Valas abertas do cemitério da Vila Formosa, em São Paulo  - Zanone Fraissat - 30.abr.2020/Folhapress
É fato que, no momento atual, parte do que se conhece por “hospital” voltou a ser o que era antes do século 18. Segundo Michel Foucault, antes do século 18, o hospital era essencialmente uma instituição de assistência aos pobres, mas apenas pela necessidade de separação e exclusão. “O pobre necessitava de assistência; como doente, ele era portador de doença que ele arriscava propagar. Resumindo: ele era perigoso. Disso decorreu a existência necessária do hospital, tanto para recolhê-los quanto para proteger os outros do perigo representado por eles”.
Em seu texto “A Incorporação do Hospital na Tecnologia Moderna”, Foucault conclui: “Até o século 18, a personagem ideal do hospital não era o doente, aquele que se devia tratar, mas o pobre já moribundo. O hospital exercia uma função de transição da vida para a morte, de salvação espiritual muito mais do que de função material, separando ao mesmo tempo os indivíduos perigosos do resto da população”.
E eis que o hospital atravessou os séculos arrastando essa face da discriminação de classe. Daí que a classe rica —que se finge de cega quanto aos destinos dos miseráveis em meio ao colapso da rede pública de saúde, na onda letal da Covid-19—, a classe rica de Manaus, por exemplo, entra num avião UTI ao custo de R$ 80 mil e corre para se tratar em um hospital de luxo de São Paulo.
Daí que a classe média, que não se indigna com a desigualdade social —e que acha que pobre é pobre porque é vagabundo—, a classe média só falta babar de desejo assistindo aos ricos se tratarem em hospitais de ponta, de São Paulo e do Rio Janeiro. Trata-se da média classe média, a que não tem massa crítica, que não almeja outra coisa senão realizar este sonho de consumo tão atual: ser atendido num hospital do tipo Sírio-Libanês, Albert Einstein ou Rede D’Or, em São Paulo e Rio de Janeiro, por exemplo.
É fato que aqui, se morrerão mais pobres, é porque morrerão mais negros e mais índios. É fato que a escolha entre um negro e um branco por uma vaga no respirador, num hospital qualquer do país (ou do mundo), será pelo branco. É fato que o título deste texto era para conter a palavra “negro”, mas aí não daria leitura. Era para conter a palavra “indígena” também, se coubesse. Mas aí, a gente branca privilegiada não leria. Bateria os olhos no título e trataria como blablabá de ressentido. Então (inconscientemente?), adotei a isca: “hospital de luxo”. Porque aí a classe média talvez leia. E provavelmente a classe alta. Não é isso?

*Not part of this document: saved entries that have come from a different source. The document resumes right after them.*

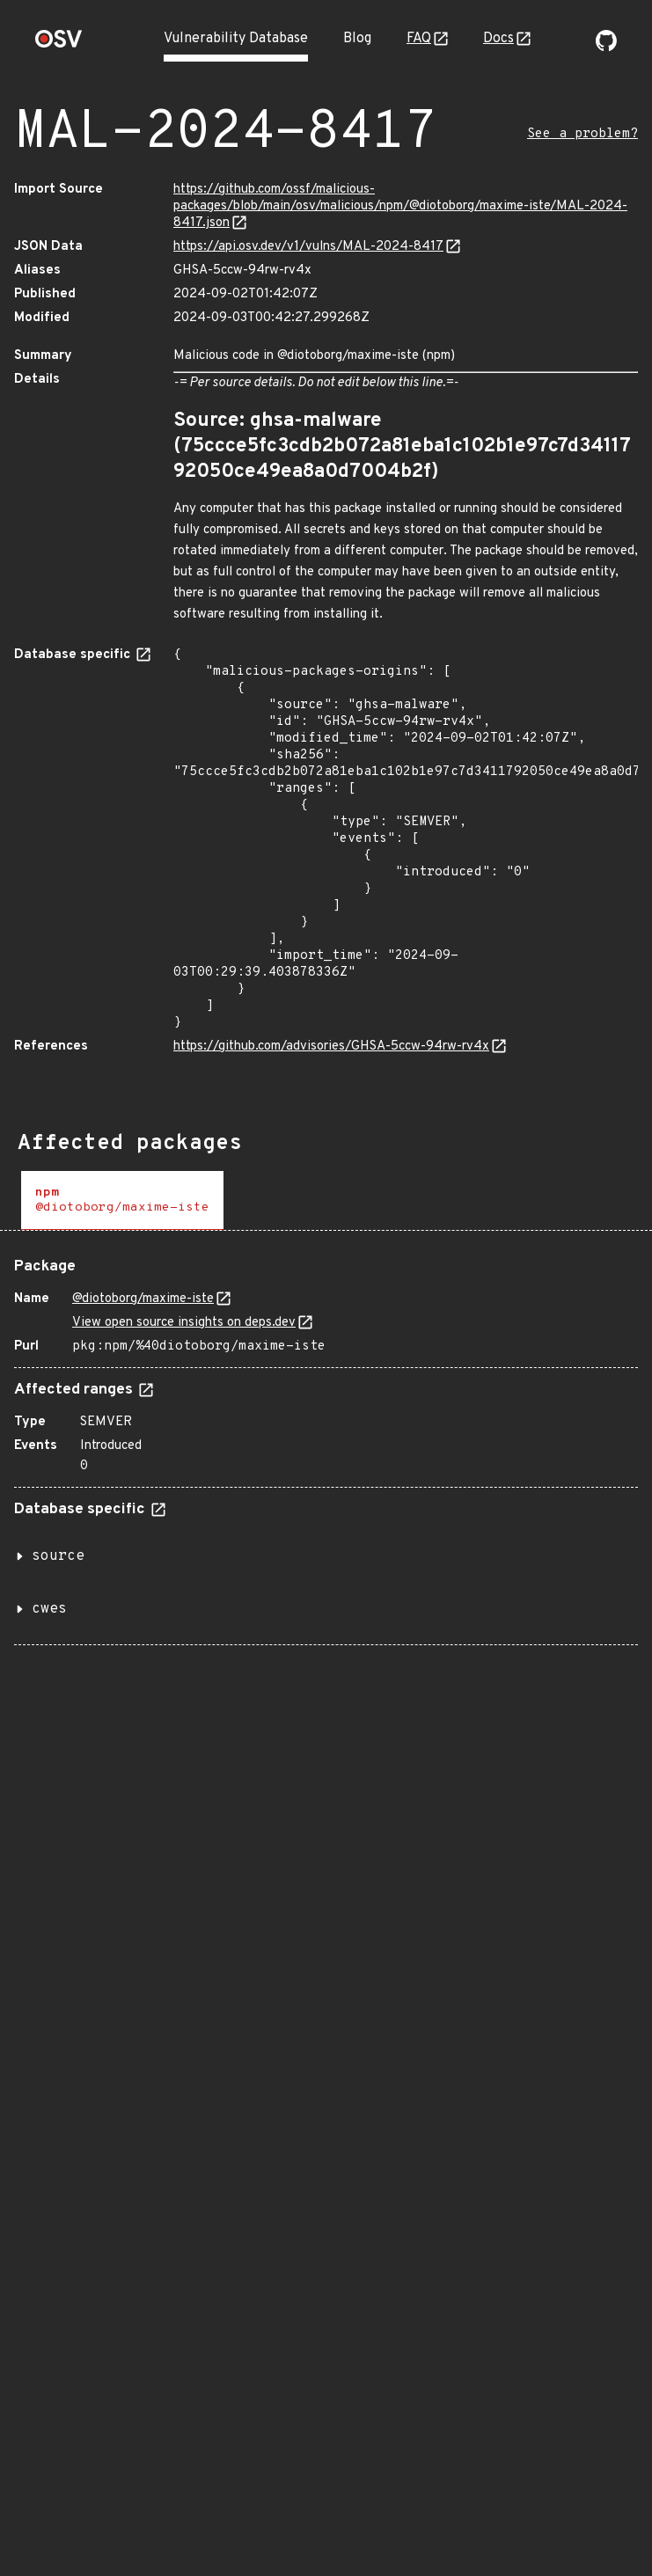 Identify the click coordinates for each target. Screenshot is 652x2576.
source (58, 1556)
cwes (49, 1609)
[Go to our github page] (606, 47)
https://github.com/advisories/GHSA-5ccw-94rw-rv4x (331, 1046)
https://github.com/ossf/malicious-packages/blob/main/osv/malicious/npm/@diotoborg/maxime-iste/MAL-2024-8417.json (400, 206)
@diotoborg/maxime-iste (143, 1299)
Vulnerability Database (236, 39)
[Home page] (59, 44)
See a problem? (582, 134)
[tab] (122, 1200)
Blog (357, 39)
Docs (498, 39)
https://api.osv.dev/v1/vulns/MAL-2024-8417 (308, 246)
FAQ (419, 39)
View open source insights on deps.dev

É fato que morrerão mais indígenas ou gente de ascendência indígena em Manaus, em Belém, nos remotos da Amazônia. É fato que dá revolta olhar para a cara branca do prefeito de Manaus, Arthur Virgílio Neto, que abriu valas comuns para enterrar os sem-hospital. O que explica que o prefeito de Manaus seja uma raposa política branca? Basta caminhar meia hora pelas ruas da cidade para ver que a população é praticamente toda de evidente ascendência indígena. Mas é comandada por um branco cujo nome carrega todos os piores vícios da política brasileira. Basta dar uma olhada no currículo do tal prefeito que foi à TV chorar pela calamidade que acomete a cidade e o estado do Amazonas —como se o sucateamento da saúde pública ali não fosse consequência da irresponsabilidade dele mesmo e dos péssimos governos da região Norte desde sempre.
Entretanto, embora não haja ainda dados completos sobre que tipo de gente anda morrendo mais no Brasil —se brancos, se pretos, se indígenas—, informações desta própria Folha, de 17 maio último, mostram o acelerado crescimento de vítimas entre pretos e pardos, bem como o aumento de mortes neste grupo, em comparação com o de brancos: “Os poucos dados disponíveis indicam que o vírus, que começou atingindo majoritariamente brancos, hoje vitimiza negros na mesma proporção. Os brancos correspondem a 34% dos óbitos até 8 de maio (3.339 pessoas) e os pretos e pardos, 35% (3.508)”.
“Um mês antes”, informa ainda a reportagem, “essa proporção era de 40% entre os brancos e 22% entre os negros, lembrando que a subnotificação era ainda maior, de 36%. Agora, os números do coronavírus se aproximam mais da realidade brasileira, cuja população é de maioria negra”.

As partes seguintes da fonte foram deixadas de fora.